DIYARBAKIR, Turkey (Reuters) —
Ruined houses and buildings are seen in Cizre, Turkey, Wednesday, March 2, 2016. Turkish authorities on Wednesday scaled down a 24-hour curfew imposed on the mainly Kurdish town of Cizre in southeast Turkey, nearly three weeks after declaring the successful conclusion of military operations there. The stench of death and the smell of gunpowder rose from mounds of rubble Wednesday as residents of the Turkish town of Cizre returned to find many of their homes obliterated amid Turkey's efforts to crush Kurdish militants.
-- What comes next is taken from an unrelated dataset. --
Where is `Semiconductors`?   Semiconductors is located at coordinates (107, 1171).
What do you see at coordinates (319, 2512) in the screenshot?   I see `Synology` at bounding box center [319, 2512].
At least one body was still lying inside a ruined house. (AP Photo/Emrah Gurel)
Ruined houses and buildings are seen in Cizre, Turkey, Wednesday. (AP Photo/Emrah Gurel)

A car bomb and rocket attack by Kurdish terrorists killed two police officers and wounded 35 people in the southeastern Turkish province of Mardin on Friday, security sources told Reuters.
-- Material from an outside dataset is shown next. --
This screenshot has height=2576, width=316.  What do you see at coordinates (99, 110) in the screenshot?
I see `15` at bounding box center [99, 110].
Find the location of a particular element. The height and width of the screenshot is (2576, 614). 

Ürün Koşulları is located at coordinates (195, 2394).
The attack was carried out around 6 a.m. local time by Kurdistan Workers Party (PKK) terrorists in the town of Nusaybin, near the Syrian border, they said. There was no immediate claim of responsibility.
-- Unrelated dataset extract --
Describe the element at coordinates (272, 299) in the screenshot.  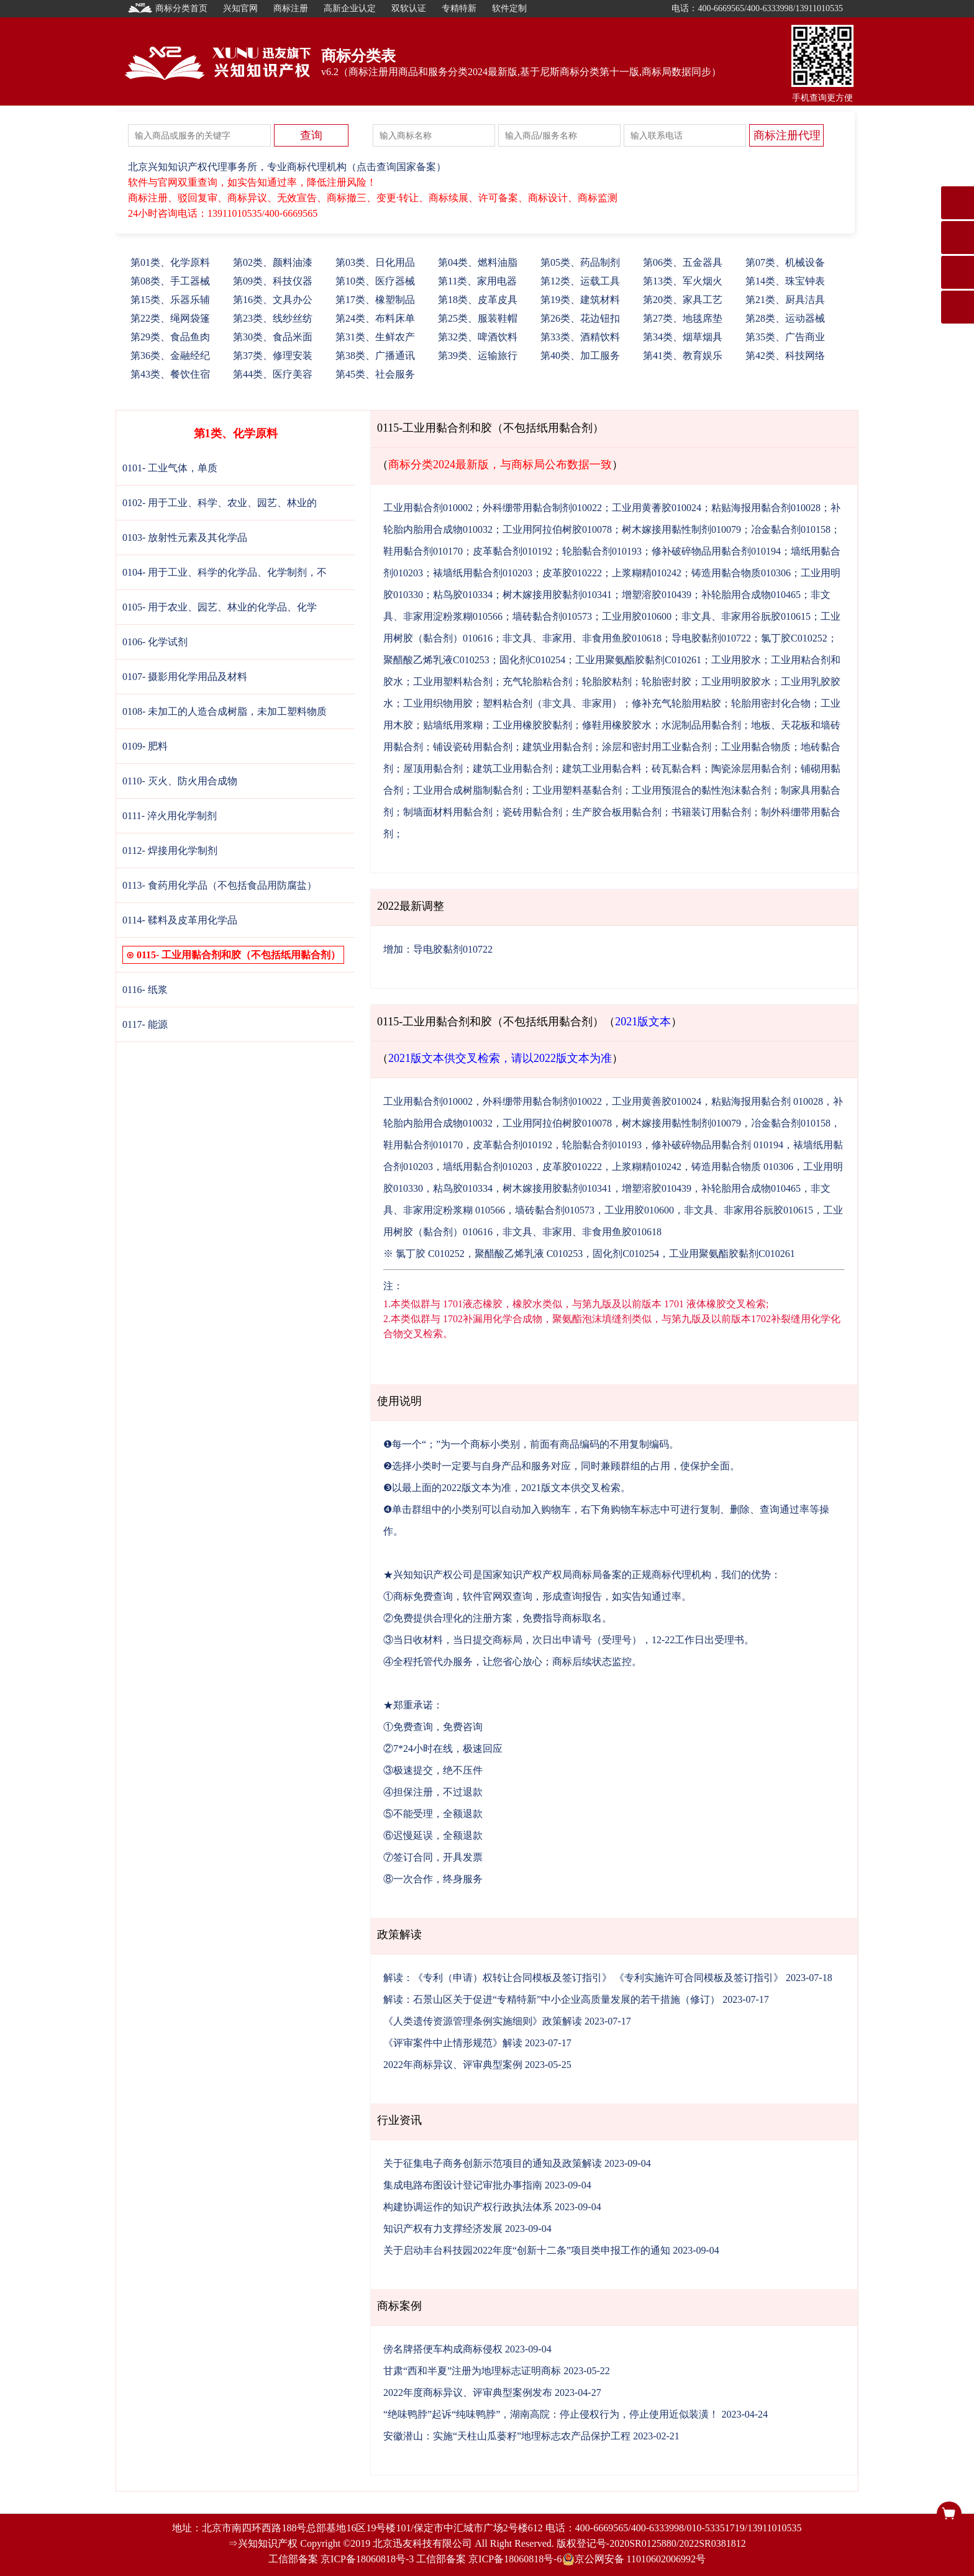 I see `16、文具办公` at that location.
A ceasefire between the PKK and the state collapsed last July and attacks on Turkey’s security forces have since increased amid a surge in violence in the predominantly Kurdish southeast that has killed hundreds of people.

Violence has also increased elsewhere in Turkey. A suicide car bombing targeting military buses in Ankara killed 29 people last month. The government said that attack was carried out by a member of the Syrian Kurdish YPG militia with help from the PKK.

Turkey has also become a target for Islamic State terrorists, who are blamed for three suicide bombings – one last year in the town of Suruc near the Syrian border and another in the capital, Ankara, and one in Istanbul in January. Those attacks killed more than 140 people.

The PKK, considered a terrorist group by Turkey, the United States and the European Union, launched a separatist armed rebellion against Turkey in 1984. More than 40,000 people, mostly Kurds, have since been killed.